CONSELHO DE SEGURANÇA DE SAMAMBAIA TEVE REUNIÃO TENSA ONTEM NO BATALHÃO DA PM.

20:02Carlos Alberto-Há 40 anos vivendo Brasília!

REUNIÃO DE CONSELHO DE SEGURANÇA EM SAMAMBAIA QUASE TERMINA EM CONFLITO COM CORONEL DA PMDF.





“As forças policiais e o governo não conseguem erradicar a criminalidade sem o envolvimento da comunidade. Famílias, alunos, professores, todos devem se mobilizar pelo desarmamento, pela segurança, pela cultura da paz. Queremos que a população do Distrito Federal tenha na Polícia Militar uma grande aliada nessa caminhada”.
Esta frase que já foi repetida à exaustão pelas autoridades da Segurança Pública do DF, especialmente quando da posse dos Conselheiros de Segurança, que são escolhidos pela população, parece não ter o mesmo efeito de quando proferida em tempos antigos, para alguns coronéis de hoje em dia.
Conselheiros de segurança atuais, reunidos com o Administrador Regional de Samambaia, Paulo Antonio Alves.
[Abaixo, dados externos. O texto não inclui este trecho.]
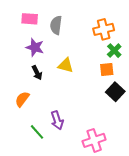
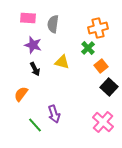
green cross: (114, 51) -> (88, 48), moved
orange square: (107, 70) -> (101, 66), turned -32
pink cross: (94, 140) -> (103, 122), moved, turned -30

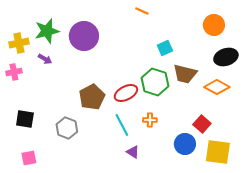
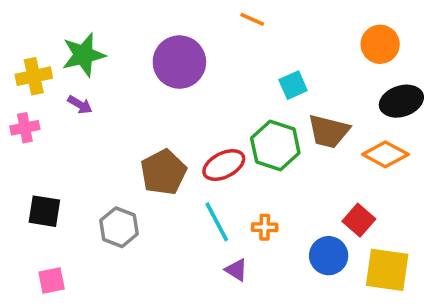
purple circle: (84, 36) -> (179, 62), moved
orange cross: (150, 120) -> (265, 227), moved

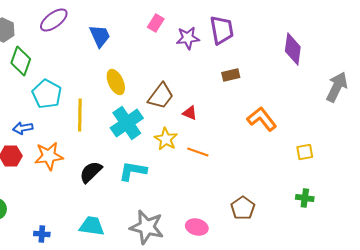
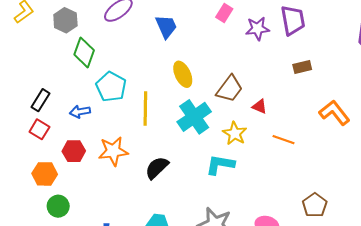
blue arrow: (23, 128) -> (80, 112), moved
orange line: (198, 152) -> (283, 140), moved
cyan L-shape: (133, 171) -> (220, 165), moved

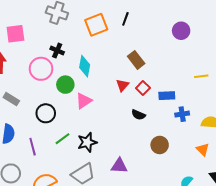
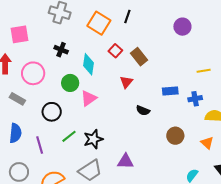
orange square: (96, 25) -> (99, 23), turned -35
pink circle: (41, 69) -> (33, 73), moved
red square: (143, 88) -> (115, 51), moved
blue cross: (182, 114) -> (195, 99), moved
brown circle: (160, 145) -> (175, 136), moved

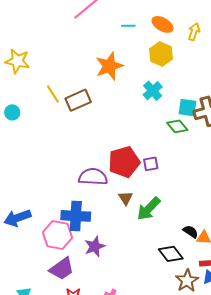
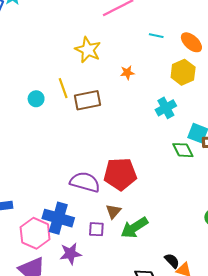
yellow star: (17, 61) -> (88, 50), moved
orange star: (109, 66) -> (127, 73), size x0.5
cyan circle: (12, 112) -> (36, 99), moved
purple square: (151, 164) -> (96, 229), moved

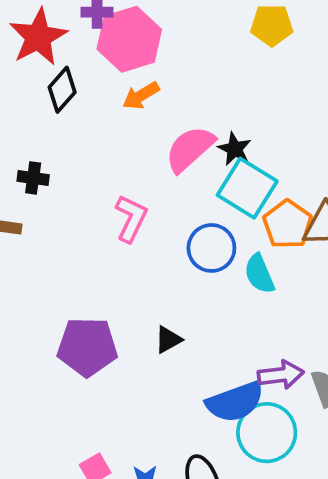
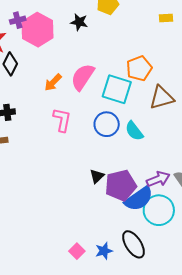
orange arrow: (141, 96) -> (53, 82), moved
black star: (235, 149) -> (79, 22), moved
orange pentagon: (288, 224) -> (139, 68), moved, turned 30
purple pentagon: (87, 347) -> (121, 185), moved

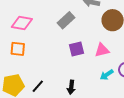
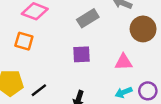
purple square: (76, 49) -> (81, 54), moved

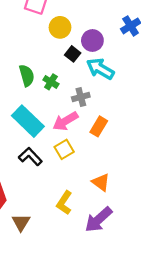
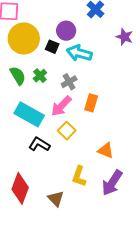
yellow circle: (60, 27) -> (24, 38), moved, size x1.6
green cross: (51, 82) -> (40, 76), turned 32
brown triangle: (21, 222) -> (56, 199), moved

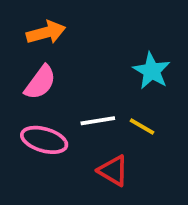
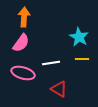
orange arrow: (46, 32) -> (24, 17), turned -72
yellow line: (142, 126) -> (82, 59), moved, turned -32

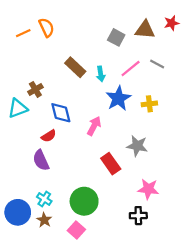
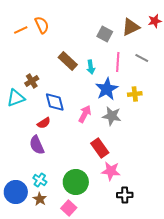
brown triangle: (145, 30) -> (131, 27), turned -30
pink line: (131, 68) -> (118, 62), turned -48
gray star: (137, 146) -> (112, 116), moved
pink star: (148, 189) -> (111, 171), moved

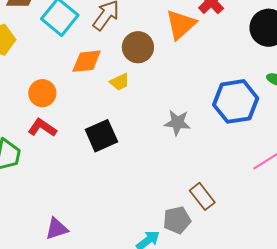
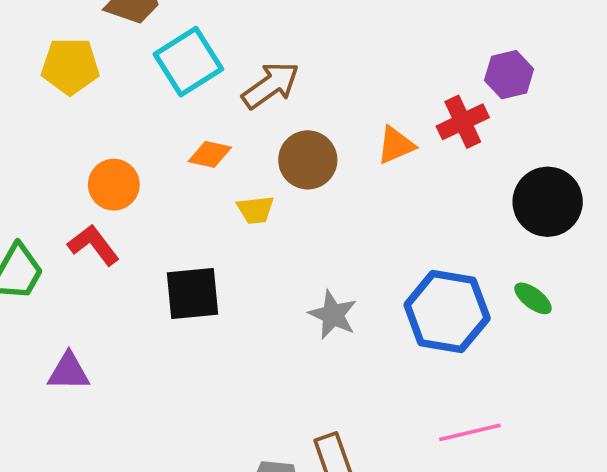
orange triangle: (181, 25) -> (396, 145), size x0.7
orange diamond: (87, 61) -> (210, 154), size x0.7
purple triangle: (57, 229) -> (69, 372), moved

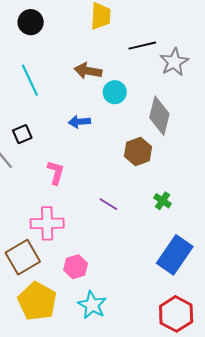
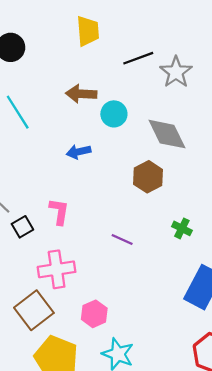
gray diamond: (159, 116) -> (167, 134), turned -33
black square: (22, 134) -> (22, 227), moved

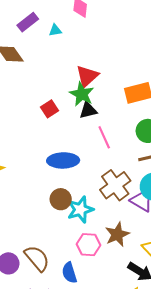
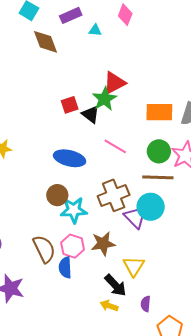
black triangle: (88, 110) -> (91, 114), moved, turned 36
pink line: (104, 137) -> (115, 146), turned -50
brown semicircle: (37, 258) -> (44, 249), moved
blue semicircle: (69, 273) -> (65, 267), moved

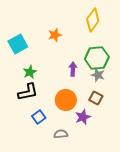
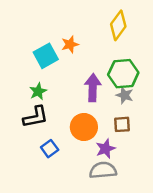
cyan square: (18, 44) -> (46, 56), moved
purple arrow: (73, 69) -> (93, 88), size x1.5
brown square: (96, 98) -> (122, 124), turned -32
gray semicircle: (61, 134) -> (103, 170), moved, size x1.5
Escolhidos pela comunidade e empossados por ato no Diário Oficial assinado pelo Governador do DF, os Conselheiros de Segurança de cada cidade do DF, tem como missão analisar, propor soluções, discutir e fazer com a comunidade participe das decisões do Governo sobre todos os aspectos da Segurança Pública e o bem-estar geral da população.
Na tarde de ontem na sede do 11° Batalhão de Policia Militar em Samambaia, uma reunião convocada pelo Conselhos através de seus diretores que ali estão após nomeados após escolha da comunidade, foi motivo de discussão acalorada por causa de uma atitude de um coronel da PMDF, enviado para participar e buscar soluções para os pesados índices de criminalidade que voltaram a sobressaltar moradores e empresários muitos dos casos em frente a estabelecimento comerciais de grande movimento e presença de pessoas, mas que na contra mão do procedimento usual e cooperativo que supõe-se ou determina o Governo e a legislação pertinente, deva haver entre o Conselho e as forças policiais, ele de forma abrupta e repentinas aviusou que só se reuniria como o presidente do Conselho, Agenildo Neri em separado sem a presença da Conselheira Lúcia Murta e do Conselheiro Domício.
O ato foi repudiado imediatamente pela equipe toda que se negou a continuar com a reunião que contava inclusive com a participação do Administrador Regional das cidade.
Lamentável em todos os aspectos, especialmente diante do quadro negativo e dos números crescentes da violência na cidade que conta com pequeno e esforçado efetivo que se esforça sabida e continuadamente para dar conta da segurança dos mais de 250 mil moradores que pagam além de pesados impostos ao GDFR, pelo erros de omissão, descaso, retirada de efetivos, falta de manutenção de viaturas, equipamentos vencidos, como as armas de choque elétrico e coletes, todos devolvidos por estarem sem condições de uso.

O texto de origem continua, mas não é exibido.